Devolvimos la llave en recepción y creo que ambos agradecimos que el hombre locuaz se mostrara en esta ocasión bastante taciturno. Recorrimos unos cinco kilómetros, hasta un restaurante a orillas del Tajo. Era el día ideal para pasar desapercibido allí. Muchos domingueros habían aprovechado la agradable temperatura, el sol radiante y el día de fiesta para disfrutar de una comida campestre. Afortunadamente, estábamos todavía al final de la primavera y no había demasiados mosquitos junto al río. Escogí una mesa algo retirada y pedí la carta.
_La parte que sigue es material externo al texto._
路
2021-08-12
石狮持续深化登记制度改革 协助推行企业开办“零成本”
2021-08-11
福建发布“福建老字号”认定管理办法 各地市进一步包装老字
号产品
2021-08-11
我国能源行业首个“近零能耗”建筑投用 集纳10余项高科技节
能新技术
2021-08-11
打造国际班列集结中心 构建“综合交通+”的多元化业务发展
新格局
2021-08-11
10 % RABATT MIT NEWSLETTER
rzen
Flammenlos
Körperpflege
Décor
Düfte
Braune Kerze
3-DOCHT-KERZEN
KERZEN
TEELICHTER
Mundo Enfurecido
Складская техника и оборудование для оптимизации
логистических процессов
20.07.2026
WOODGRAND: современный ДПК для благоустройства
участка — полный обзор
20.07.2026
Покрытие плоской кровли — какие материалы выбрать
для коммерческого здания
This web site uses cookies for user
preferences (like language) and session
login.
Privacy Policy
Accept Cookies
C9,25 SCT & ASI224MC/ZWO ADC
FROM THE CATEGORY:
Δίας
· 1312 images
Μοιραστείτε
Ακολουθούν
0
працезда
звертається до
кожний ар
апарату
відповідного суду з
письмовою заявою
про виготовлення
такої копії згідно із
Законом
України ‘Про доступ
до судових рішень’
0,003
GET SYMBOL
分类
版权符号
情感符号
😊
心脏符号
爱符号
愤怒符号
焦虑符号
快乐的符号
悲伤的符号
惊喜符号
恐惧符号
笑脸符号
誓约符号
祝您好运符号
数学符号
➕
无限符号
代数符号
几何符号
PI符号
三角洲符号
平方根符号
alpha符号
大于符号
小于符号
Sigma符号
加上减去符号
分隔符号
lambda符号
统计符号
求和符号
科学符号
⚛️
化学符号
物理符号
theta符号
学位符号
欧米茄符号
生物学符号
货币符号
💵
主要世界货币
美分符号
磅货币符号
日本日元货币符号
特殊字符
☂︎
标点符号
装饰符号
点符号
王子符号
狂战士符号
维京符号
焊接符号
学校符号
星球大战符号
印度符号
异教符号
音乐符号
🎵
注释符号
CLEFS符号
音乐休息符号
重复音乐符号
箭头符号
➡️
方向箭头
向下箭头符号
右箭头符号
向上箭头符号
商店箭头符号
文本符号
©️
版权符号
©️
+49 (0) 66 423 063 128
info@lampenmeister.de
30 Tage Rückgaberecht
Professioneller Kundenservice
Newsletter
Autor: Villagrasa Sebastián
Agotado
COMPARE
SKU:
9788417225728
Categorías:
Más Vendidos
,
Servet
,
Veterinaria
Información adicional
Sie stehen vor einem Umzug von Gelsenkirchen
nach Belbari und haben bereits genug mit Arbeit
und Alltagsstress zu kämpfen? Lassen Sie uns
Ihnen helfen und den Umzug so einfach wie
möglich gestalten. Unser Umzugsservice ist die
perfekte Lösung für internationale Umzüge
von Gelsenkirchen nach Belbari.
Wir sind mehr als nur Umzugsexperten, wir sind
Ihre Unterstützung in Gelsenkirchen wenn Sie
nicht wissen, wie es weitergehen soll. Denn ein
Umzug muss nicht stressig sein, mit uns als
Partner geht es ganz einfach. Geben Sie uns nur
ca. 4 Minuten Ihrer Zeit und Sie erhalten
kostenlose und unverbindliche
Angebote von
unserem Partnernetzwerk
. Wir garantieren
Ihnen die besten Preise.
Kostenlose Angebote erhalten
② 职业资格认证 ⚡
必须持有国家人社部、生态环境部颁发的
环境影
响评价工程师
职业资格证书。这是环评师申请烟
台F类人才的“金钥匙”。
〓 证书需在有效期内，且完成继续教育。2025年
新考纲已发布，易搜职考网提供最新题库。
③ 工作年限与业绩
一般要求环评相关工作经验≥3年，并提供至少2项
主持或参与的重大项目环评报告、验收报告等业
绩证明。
– Esta vez no me has recordado dónde llevas la pistola y qué harás si doy un paso en falso -dijo Begoña, sonriendo.
– Sé que ya no hace falta. No encuentro placer en amenazar. No soy un matón.
– Ya me había dado cuenta. No te enfades, pero se te ve, cómo lo diría, fuera de lugar. Conozco a algunos hombres que van a menudo por casa. Aunque entran por la puerta trasera y nunca pasan a las habitaciones donde está la familia, a veces me las arreglo para verles. A ellos no los imagino invitando a comer a una chica secuestrada. No sé si me explico. A ellos me los imagino secuestrando chicas, pero a ti no habría podido imaginarte y sin embargo eres tú quien…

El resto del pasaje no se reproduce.